Keep Up With the Latest News and Events

At Leopold & Associates, LLC, we stay up to date on the changes in the law and recent activity involving Illinois personal injury cases to give my clients the advantages they need to win. By staying up to speed, we can build a solid case for your recovery if you have suffered damages due to another's negligence.

Back to Blog

When Health Insurance Fights Basic Care

April 6th, 2015

Everyone has a story about a time they fought with their health insurance company. Sometimes it is an issue over why a treatment was not covered or a fight about a copay or deductible. Many times, these battles, while incredibly frustrating, cost us little more than some money and time. In other cases, an insurance companies failure to approve or allow necessary medical treatment can cost a lot more. In a recent and tragic case in Los Angeles, it cost a 17-year-old girl her right leg, part of her pelvis and spine. It also cost her insurance company $28,000,000.

On March 26, 2015, The Los Angeles Times reported on the story of Anna Rahm. Anna was member of Kaiser Permanente, a health insurance HMO that uses a managed care approach to member health. Essentially, Kaiser members seek treatment by visiting Kaiser facilities and Kaiser doctors. In March, 2009 Anna visited her local Kaiser facility for severe lower back pain. Despite her healthy appearance (Anna was 5 feet, 4 inches and 125 pounds) doctors diagnosed her as overweight. She was referred to a nutritionist and acupuncture therapist. The pain persisted. Over the next three months, Anna and her mother repeatedly requested an MRI to help diagnose the source of the pain. Despite these requests, Kaiser doctors refused to order any MRI.

Anna’s worst fears were realized when Kaiser finally consented to the test. The MRI showed a large, aggressive tumor in her pelvis. Due to the advanced stage of the tumor, doctors had no choice but to amputate Anna’s right leg, half her pelvis and part of her spine. Anna’s attorney, Mike Bidart argued that if “it were caught earlier, her limb could have been salvaged.” A jury of her peers agreed. After hearing expert testimony from both the plaintiff and the defense, Anna’s symptoms were serious enough to merit the ordering of an MRI. The failure to do so was a violation of the standard of care. On March 25, 2015, the jury awarded Anna $28.2 million for failing to diagnose the tumor. The money will be used to cover her future medical expenses and care associated with the loss of her leg and part of her spine. The verdict will also compensate Anna for her lost earnings as a result of medical malpractice and for her pain and suffering.
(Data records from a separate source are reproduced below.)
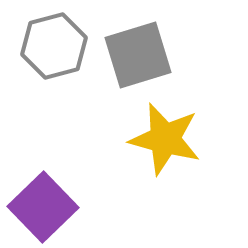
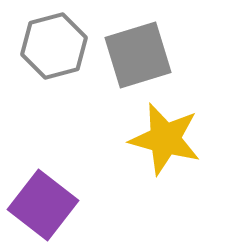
purple square: moved 2 px up; rotated 8 degrees counterclockwise
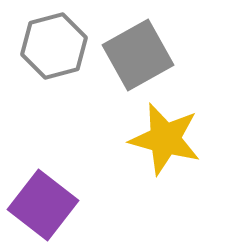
gray square: rotated 12 degrees counterclockwise
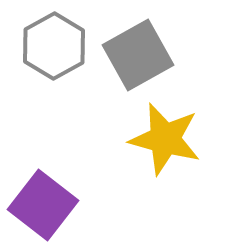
gray hexagon: rotated 14 degrees counterclockwise
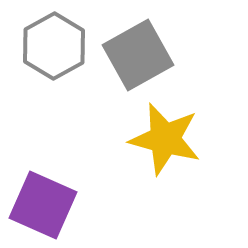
purple square: rotated 14 degrees counterclockwise
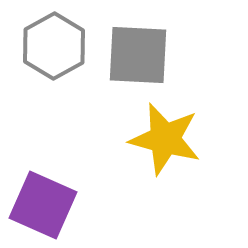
gray square: rotated 32 degrees clockwise
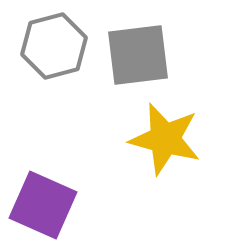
gray hexagon: rotated 14 degrees clockwise
gray square: rotated 10 degrees counterclockwise
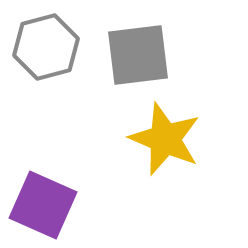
gray hexagon: moved 8 px left, 1 px down
yellow star: rotated 8 degrees clockwise
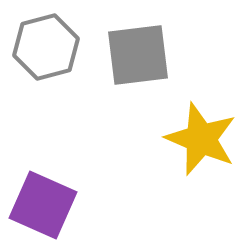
yellow star: moved 36 px right
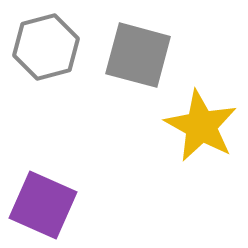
gray square: rotated 22 degrees clockwise
yellow star: moved 13 px up; rotated 6 degrees clockwise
It can be very overwhelming fighting with an insurance company to cover tests that can help diagnose an illness. MRIs, CT scans, X-rays and ultrasounds are all expensive imaging tools that are often necessary to diagnose cancers, intracranial hemorrhages, strokes, appendicitis, blood clots and many other serious illnesses. Just because an insurance company may initially deny coverage for these diagnostic tools does not necessarily leave a patient at the end of the road. Patients can always seek a second opinion from another doctor who make a new request directly to the insurance company. Additionally, some insurance companies have independent review panels that allow policyholders to appeal a benefit decision. Finally, Chicago residents can appeal any insurance determination to the Illinois Insurance Commissioner who will review the decision directly with the insurance company.